Poucos são os filmes que em seus primeiríssimos segundos conseguem, de certa forma, sintetizar sua temática principal. Em Paulistas, vemos um filhote de bezerro sendo alimentado por uma mamadeira e auxiliado por mãos enrugadas, revelando a idade avançada das pessoas ali. Aqui, o diretor Daniel Nolasco já traça um sutil e delicado paralelo que fará tanto da relação social (o trabalho dos habitantes das cidades de Paulistas e Soledade) com uma relação familiar, onde ele se concentrará mais, fazendo um retrato atípico e curioso do momento da vida aonde os filhos vão embora da casa de seus pais.
Dedicando-se a três rapazes que passam suas férias nessas regiões rurais localizadas no sul de Goiás, os letreiros iniciais informam que desde 2014 não existem mais jovens naquelas cidades, por consequência do êxodo rural e de acreditarem encontrarem uma perspectiva de vida melhor nas zonas urbanas.
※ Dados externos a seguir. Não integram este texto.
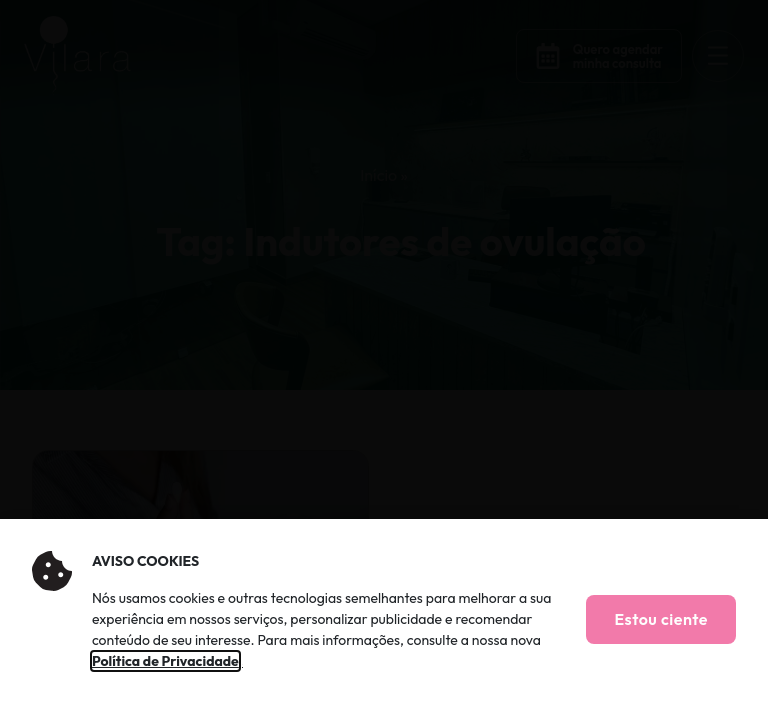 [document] (384, 360)
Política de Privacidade (165, 661) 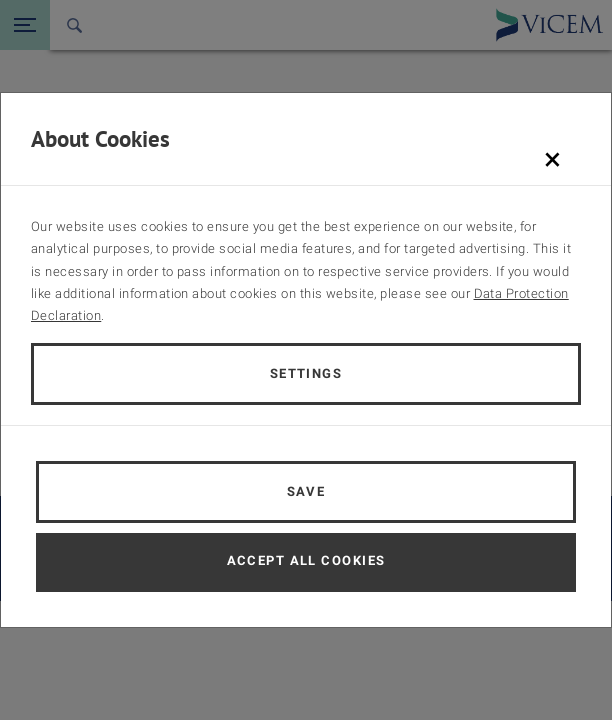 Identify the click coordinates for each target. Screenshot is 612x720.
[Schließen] (552, 159)
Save (306, 491)
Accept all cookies (306, 560)
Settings (306, 373) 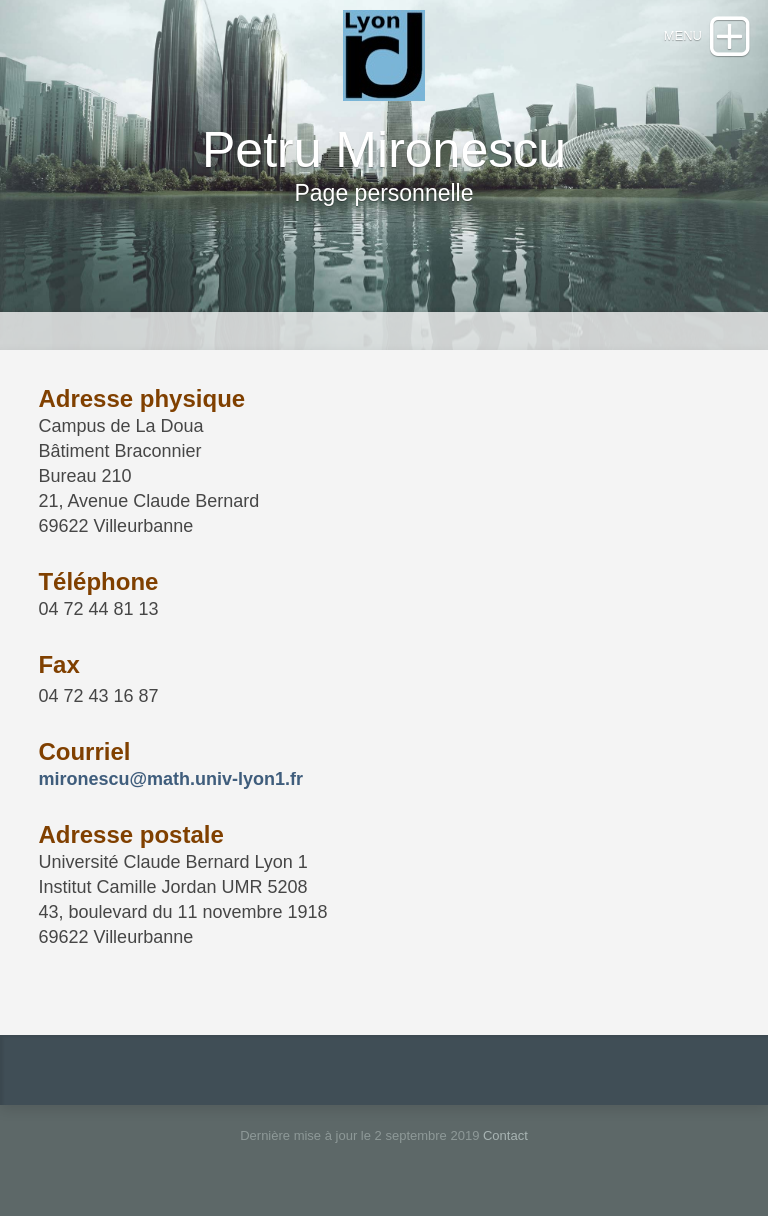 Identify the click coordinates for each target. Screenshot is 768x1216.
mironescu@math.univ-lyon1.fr (170, 779)
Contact (505, 1135) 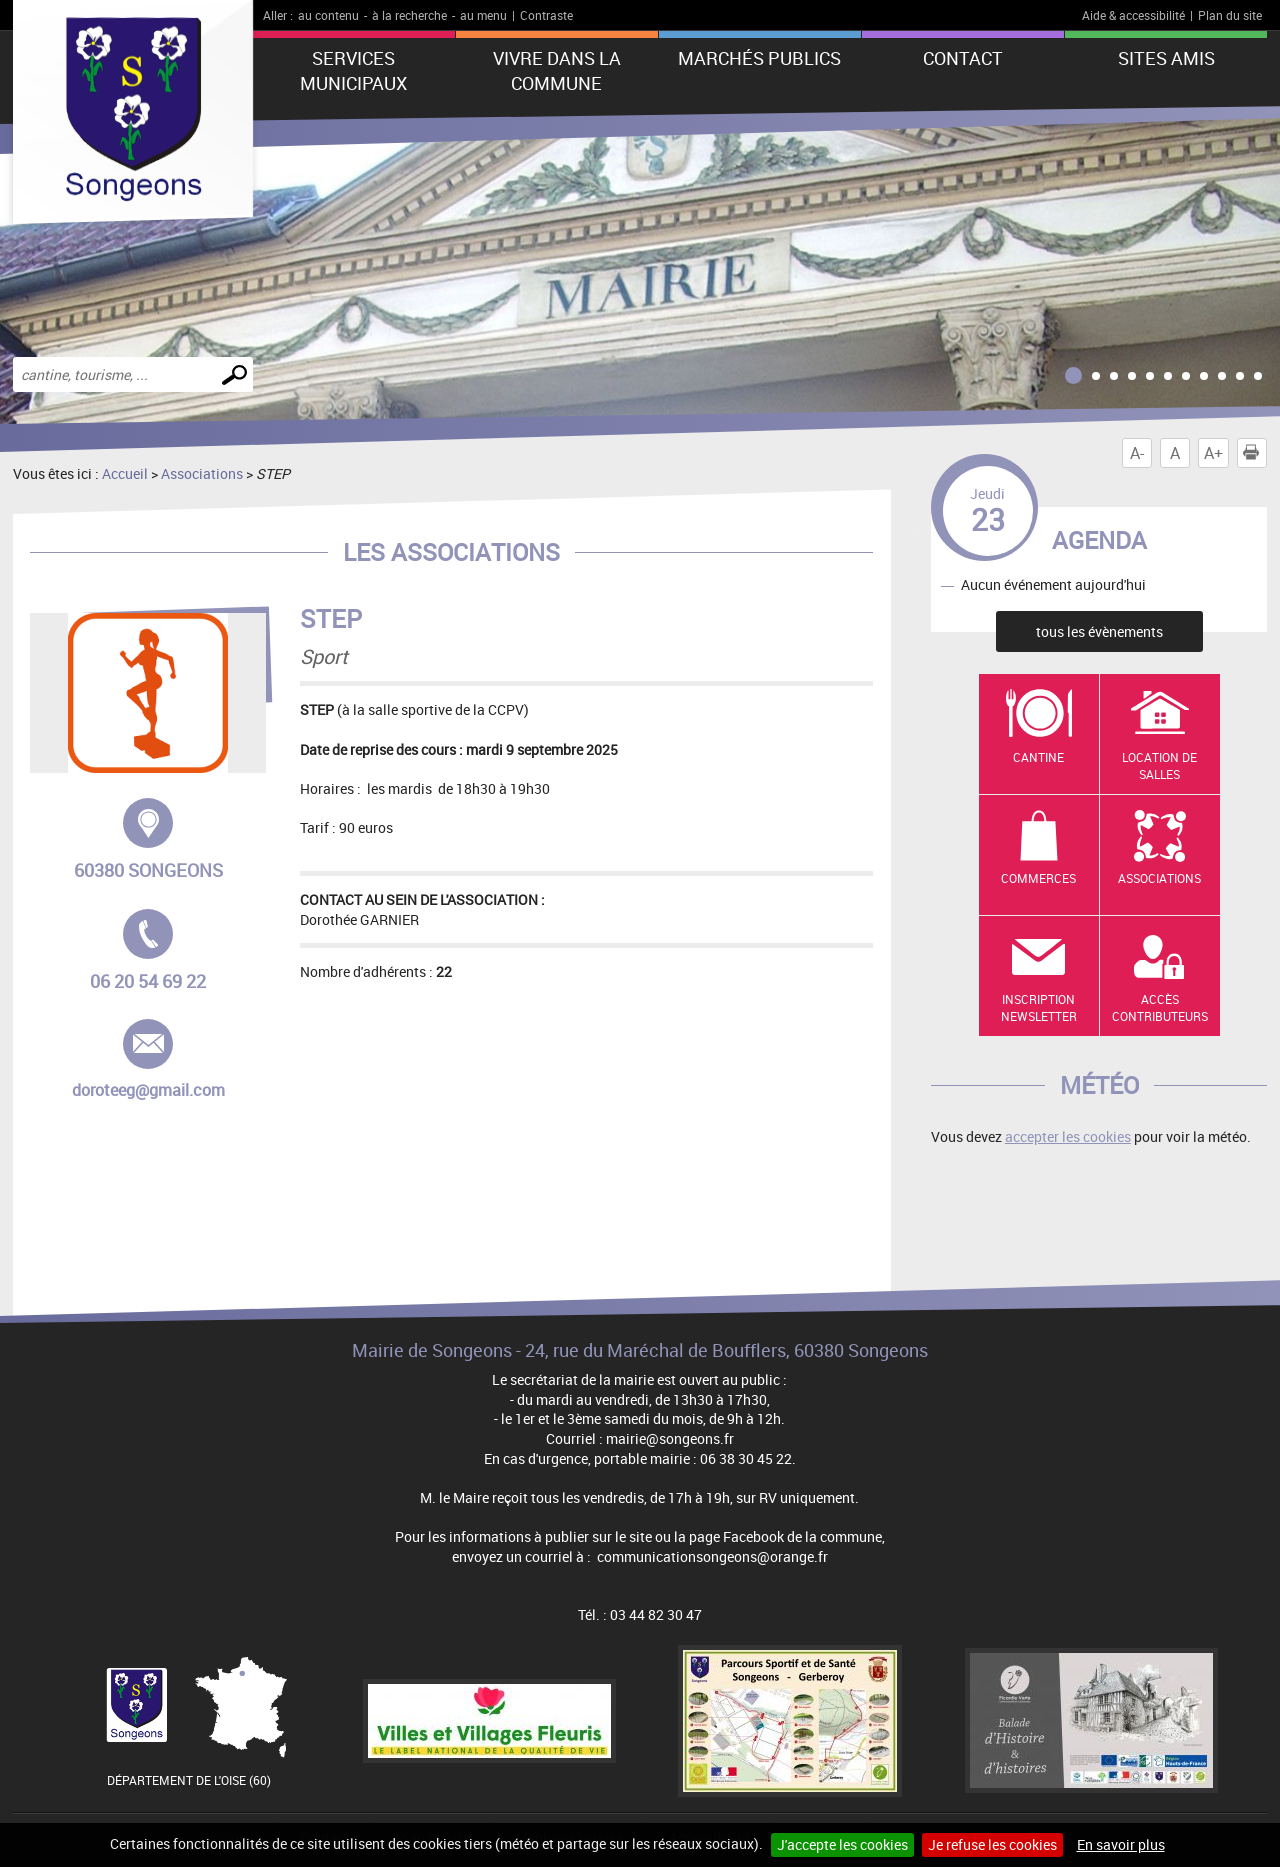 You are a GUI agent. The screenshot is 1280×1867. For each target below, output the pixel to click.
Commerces (1038, 878)
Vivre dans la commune (557, 70)
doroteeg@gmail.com (149, 1060)
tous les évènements (1099, 631)
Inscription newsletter (1039, 1007)
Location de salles (1159, 765)
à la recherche (409, 15)
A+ (1213, 453)
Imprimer (1255, 453)
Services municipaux (353, 70)
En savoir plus (1121, 1844)
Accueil (125, 473)
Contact (963, 58)
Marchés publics (759, 58)
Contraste (546, 15)
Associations (202, 473)
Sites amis (1166, 58)
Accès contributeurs (1160, 1007)
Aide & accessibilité (1133, 15)
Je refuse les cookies (992, 1844)
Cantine (1038, 757)
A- (1137, 453)
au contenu (328, 15)
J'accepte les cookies (842, 1844)
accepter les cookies (1068, 1136)
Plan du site (1230, 15)
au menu (483, 15) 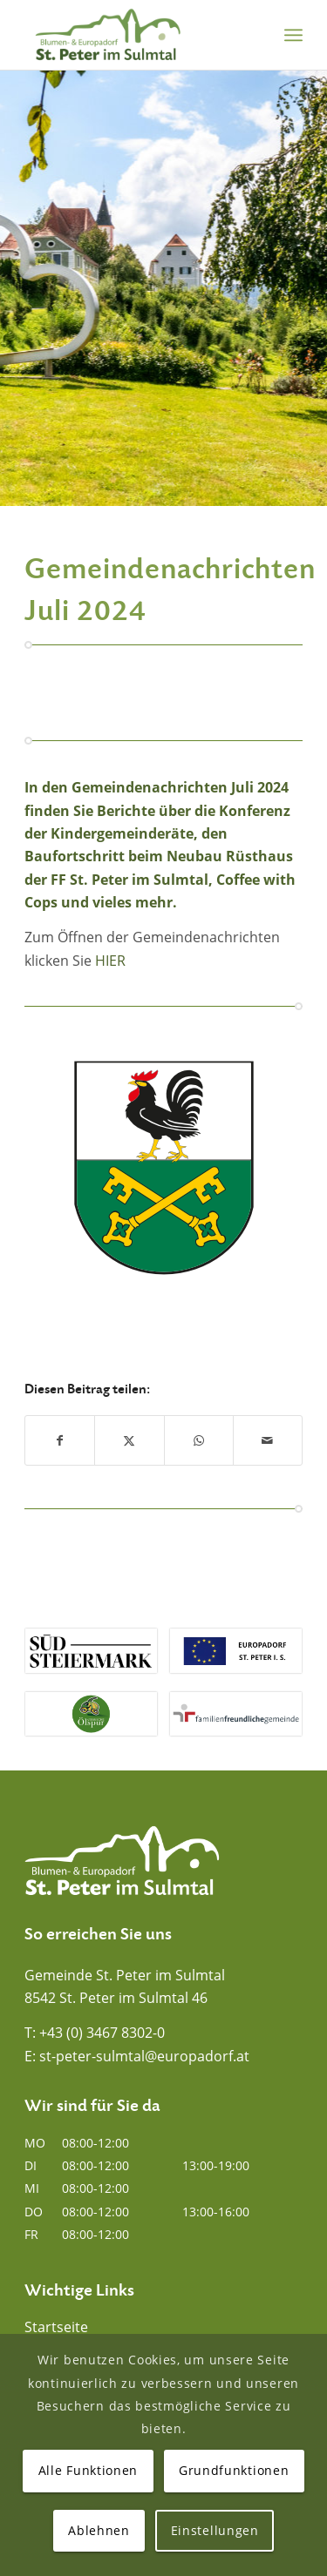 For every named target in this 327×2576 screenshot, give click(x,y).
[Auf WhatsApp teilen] (199, 1440)
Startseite (56, 2327)
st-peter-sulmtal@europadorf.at (144, 2056)
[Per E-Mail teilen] (268, 1440)
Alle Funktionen (88, 2470)
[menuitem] (293, 35)
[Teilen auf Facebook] (59, 1440)
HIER (110, 960)
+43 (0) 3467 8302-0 (102, 2032)
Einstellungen (215, 2530)
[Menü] (293, 35)
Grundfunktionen (234, 2470)
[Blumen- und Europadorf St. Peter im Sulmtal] (135, 35)
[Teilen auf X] (129, 1440)
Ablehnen (99, 2530) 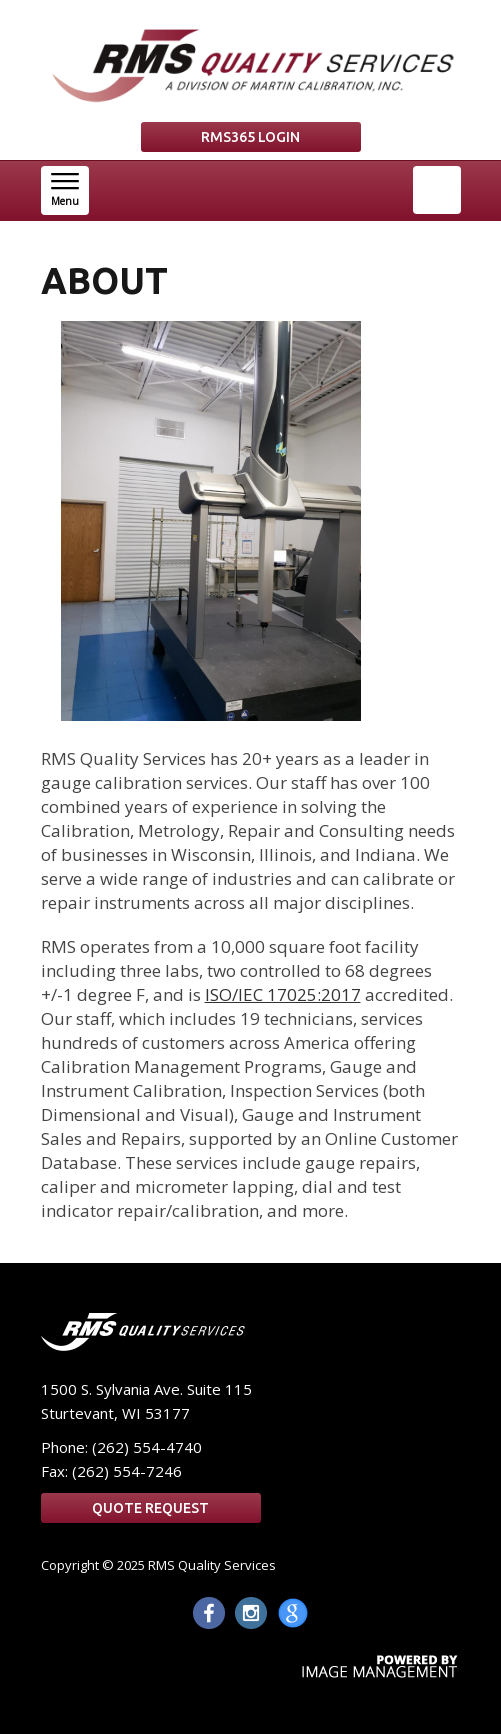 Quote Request (150, 1508)
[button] (65, 190)
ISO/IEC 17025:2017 (283, 994)
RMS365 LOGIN (250, 137)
Assim, Nolasco sugere certa tradição entre aqueles rapazes que aproveitam o período das férias para visitar seus pais e parentes que permaneceram nessas cidades.
Pontuando apenas sobre a questão socioeconômica nesse letreiro, o documentário adota muito mais um tom contemplativo e observacional, com a câmera estática, acompanhando a rotina daqueles indivíduos nesse lugar e a relação que se dá entre os mais velhos com os mais novos e praticamente quase nunca trazendo os personagens falando com a câmera (apenas quando Nolasco está com seu pai e este está com um violão afinando e dedilhando canções sertanejas, onde os dois conversam).
Por adotar essa narrativa que prioriza a observação muito mais do que em trazer discussões econômicas enfrentadas por essas cidades, Nolasco, com a montagem, consegue pontuar a atmosfera de solenidade e melancolia que o local transparece e estudar os comportamentos dos pais e filhos. Enquanto uma mãe é vista sentado em um sofá vendo um canal aberto sobre a questão hídrica do estado, um jovem é visto no escuro com a luz do seu notebook em seu rosto, enquanto é possível ouvir o tema de abertura de The Walking Dead, uma série americana, traçando com simplicidade esse choque geracional de se consumir informações.
Competente também em assumir liberdades de construir digressões com a montagem e que não necessariamente pertencem a um tom absolutamente naturalista, Nolasco opta por, em certo momento em que um rapaz caminha, uma música de heavy metal assume todo o espaço do som, definindo um traço de personalidade daquele jovem e que também contrasta com o estilo de vida dos habitantes ali, como em um momento em que o diretor foca a preparação e arrumação de todas aquelas pessoas para ir a um grande evento com jantar e muitas músicas de forró.
Não demonstrando acanhamento para acompanhar um pai e um filho dissecando um porco, para posteriormente servir de consumo, o diretor atrela bem essa dialética constante que cria com momentos de cumplicidade e de um inerente carinho presente entre os pais e filhos, ao mesmo tempo em que é hábil ao criar esse senso de rotina e familiaridade entre as pessoas, como no início quando um grupo de senhores que está medindo a pressão, o médico cita facilmente o histórico de pressão daquele senhor.
Acompanhando bastante as válvulas de escape daqueles jovens e suas distrações, como quando andam de moto ou quando um rapaz dirige até um ponto no meio da noite para conseguir sinal e escrever para sua namorada, o mais emblemático talvez seja quando Samuel, Vinicius e Rafael Nolasco (o que sugere se tratarem dos irmãos do cineasta) são apresentados testando uma espingarda e atirando em uma televisão de tubo velha, o que pode simbolizar a possível frustração desses garotos com as dificuldades que a vida urbana traz (representada pela televisão), mas também a dependência que criaram dela, procurando nessas atividades uma forma de simplesmente passar o tempo.
Paulistas se revela, na realidade, como um retrato pessoal, quando o cineasta fala com seu pai no quarto e tem esse deslumbre, que também foi um processo pessoal pelo qual passou. No final, se trata de um documentário que usa como pano de fundo as consequências sociais e econômicas no campo para pautar um contemplativo e melancólico estudo de personagens e geração, aprofundando a discussão acerca da complexa relação entre pais e filhos.